Alex Moulton, who designed the old car's suspension, is similarly unimpressed. "It's enormous," he said. "The original Mini was the best-packaged car of all time. This is an example of how not to do it... it's huge on the outside and weighs the same as an Austin Maxi.

"The crash protection has been taken too far. I mean, what do you want, an armoured car? It is an irrelevance in so far as it has no part in the Mini story."

Sales success has brought an expansion in the workforce at the Mini production plant in Oxford. BMW now employs 4,500 people in Oxford and a further 2,300 at a plant in Swindon. That is more than MG Rover employs at Longbridge making MGs, Rovers, and engines.

Those who make the new car are enthusiastic. Bernard Moss, 52, who has worked at the BMW plant in Cowley, since 1971, says there is a "buzz" on the factory floor. "I have never known a car to be more phenomenal in all the time I have worked here," he said.

The Oxford plant has also ushered in a new way of working. Production is split into three shifts - two shifts of nine and a quarter hours each weekday from Monday to Thursday and then a 33-hour weekend shift, which is popular with students and housewives.

Production last year was 160,000 cars and output this year is expected to nudge 180,000, which is the maximum capacity of the plant. An extra 30,000 to 40,000 cars could be produced by lengthening shifts and making incremental investments.

That is short of the old Mini's record production figure of 318,475, achieved in 1971, but far better than the 20,000 or so that it declined to. What's more, although Rover Group and its various predecessors hardly made a profit on the five million Minis they manufactured, BMW's margins must be healthier.

At some stage BMW will need to consider further investment - a prospect that has been made all the more likely because the company does not intend to produce the Mini anywhere other than Oxford.

That investment is unlikely to be made until 2007 when the "next generation" Mini is launched. That will also provide the platform for BMW to produce the car in shapes other than the existing saloon.

Helmut Panke, the chairman of BMW, wants to keep his powder dry but nothing is off- limits. "When the BMW-3 series begin life it was just a two-door sedan but look at the range now - everything from a touring to a compact coupé," he said.

There are plenty of people urging BMW to capitalise on the Mini's success straight away by widening the product range. But Mr Panke is wary of diluting a brand that has been so carefully brought back to life. "The building of a brand like Mini has to be done step by step. It has to evolve," he said.

What has made the Mini more profitable than the holders of the purse strings back in Munich ever dreamt possible is the mix of sales.

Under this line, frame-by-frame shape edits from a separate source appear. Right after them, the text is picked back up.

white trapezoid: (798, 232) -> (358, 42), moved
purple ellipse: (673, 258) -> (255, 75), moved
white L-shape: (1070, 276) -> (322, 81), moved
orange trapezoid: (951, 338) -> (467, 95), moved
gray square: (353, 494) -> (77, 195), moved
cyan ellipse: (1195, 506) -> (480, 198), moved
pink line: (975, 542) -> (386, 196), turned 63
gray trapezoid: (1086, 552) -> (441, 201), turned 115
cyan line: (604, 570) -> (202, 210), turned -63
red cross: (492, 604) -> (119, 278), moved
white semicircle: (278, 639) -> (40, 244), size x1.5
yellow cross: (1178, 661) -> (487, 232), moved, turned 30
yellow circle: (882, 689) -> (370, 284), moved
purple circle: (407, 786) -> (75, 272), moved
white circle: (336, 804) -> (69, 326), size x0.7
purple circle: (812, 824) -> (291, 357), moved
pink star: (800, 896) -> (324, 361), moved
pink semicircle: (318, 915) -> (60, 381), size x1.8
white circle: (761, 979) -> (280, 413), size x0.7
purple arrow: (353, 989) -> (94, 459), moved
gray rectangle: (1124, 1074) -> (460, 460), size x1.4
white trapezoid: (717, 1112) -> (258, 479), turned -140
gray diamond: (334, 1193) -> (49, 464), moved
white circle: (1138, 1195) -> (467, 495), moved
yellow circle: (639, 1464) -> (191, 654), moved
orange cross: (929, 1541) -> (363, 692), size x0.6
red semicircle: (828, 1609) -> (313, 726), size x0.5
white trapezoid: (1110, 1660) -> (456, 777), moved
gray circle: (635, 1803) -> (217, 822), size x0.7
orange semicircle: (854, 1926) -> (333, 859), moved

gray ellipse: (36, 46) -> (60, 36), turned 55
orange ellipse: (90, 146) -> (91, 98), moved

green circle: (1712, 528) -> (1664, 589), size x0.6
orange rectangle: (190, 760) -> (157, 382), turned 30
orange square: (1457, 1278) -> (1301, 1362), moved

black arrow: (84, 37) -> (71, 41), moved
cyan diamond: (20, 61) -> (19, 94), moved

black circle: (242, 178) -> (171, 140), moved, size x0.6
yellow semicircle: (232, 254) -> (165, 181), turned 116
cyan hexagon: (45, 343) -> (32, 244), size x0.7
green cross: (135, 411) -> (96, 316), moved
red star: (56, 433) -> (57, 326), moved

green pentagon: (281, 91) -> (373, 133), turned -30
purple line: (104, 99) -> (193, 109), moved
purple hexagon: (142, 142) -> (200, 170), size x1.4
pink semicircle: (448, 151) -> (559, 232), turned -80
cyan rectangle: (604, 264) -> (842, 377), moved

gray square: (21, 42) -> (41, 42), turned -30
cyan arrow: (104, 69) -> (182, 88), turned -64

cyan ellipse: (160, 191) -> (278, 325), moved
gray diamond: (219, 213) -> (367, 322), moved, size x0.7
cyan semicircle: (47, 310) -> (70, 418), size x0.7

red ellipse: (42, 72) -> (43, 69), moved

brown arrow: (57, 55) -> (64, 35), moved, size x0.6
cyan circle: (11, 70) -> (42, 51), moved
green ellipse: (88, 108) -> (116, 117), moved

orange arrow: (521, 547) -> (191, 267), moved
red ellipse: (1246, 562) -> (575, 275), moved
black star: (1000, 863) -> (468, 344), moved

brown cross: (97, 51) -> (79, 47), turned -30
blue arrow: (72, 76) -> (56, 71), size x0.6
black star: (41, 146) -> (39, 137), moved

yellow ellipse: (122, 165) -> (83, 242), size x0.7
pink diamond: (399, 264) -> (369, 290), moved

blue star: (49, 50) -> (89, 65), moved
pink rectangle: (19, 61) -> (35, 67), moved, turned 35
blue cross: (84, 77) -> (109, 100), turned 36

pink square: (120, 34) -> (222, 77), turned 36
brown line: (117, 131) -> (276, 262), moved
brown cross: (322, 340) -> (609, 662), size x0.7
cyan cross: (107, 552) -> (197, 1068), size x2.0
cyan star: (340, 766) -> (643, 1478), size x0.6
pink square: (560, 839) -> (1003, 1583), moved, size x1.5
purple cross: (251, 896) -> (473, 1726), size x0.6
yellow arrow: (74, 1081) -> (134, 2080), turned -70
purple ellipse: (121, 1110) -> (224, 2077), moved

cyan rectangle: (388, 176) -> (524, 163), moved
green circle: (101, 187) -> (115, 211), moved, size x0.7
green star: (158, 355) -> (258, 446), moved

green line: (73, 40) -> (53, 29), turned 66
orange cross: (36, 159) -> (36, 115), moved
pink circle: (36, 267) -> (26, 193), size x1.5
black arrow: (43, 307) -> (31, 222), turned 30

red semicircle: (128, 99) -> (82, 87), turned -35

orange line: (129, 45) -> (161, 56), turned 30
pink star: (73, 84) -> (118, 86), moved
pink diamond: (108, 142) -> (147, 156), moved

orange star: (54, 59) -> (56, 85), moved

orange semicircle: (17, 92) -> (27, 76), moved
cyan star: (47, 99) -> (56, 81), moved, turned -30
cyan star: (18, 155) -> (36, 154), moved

When the car was launched, the forecast was that the entry level Mini One, priced at £10,400, would make up 60 per cent of sales while the Cooper and Cooper S, at £11,700 and £14,600 respectively, would account for the remaining 40 per cent.

The reverse has happened and the profit on the Cooper and Cooper S, with their characteristic contrasting roof colours, is markedly higher. A diesel variant is now on sale and a convertible is promised for next year. The Mini adventure continues.

THE MINI ADVENTURE

The Mini was designed by Sir Alec Issigonis ­ legend has it on the back of a serviette ­ and the first one was produced on 26 August 1959.

The first cars had an 850cc engine and sold for £497 including tax.

Celebrity owners have included John Lennon, Mick Jagger, Peter Sellers and more recently Madonna, who referred to the car in her last single, "American Life".

14 Minis were used in the making of the film, The Italian Job (left), which helped to immortalise the car.

The Mini was named Car of the Century by Autocar magazine in 1995.

After 41 years and 5 million vehicles in 137 versions, production of the original Mini ceased in October 2000.

BMW launched the new Mini in 2001. It is 11in longer than the original, typically with a 1.6 litre engine and a starting price for a Mini One of £10,300.

BMW sold 144,000 new Minis worldwide in 2002.

In July 2001, 18 members of a Reading female rugby squad squeezed into a new Mini, breaking their own record.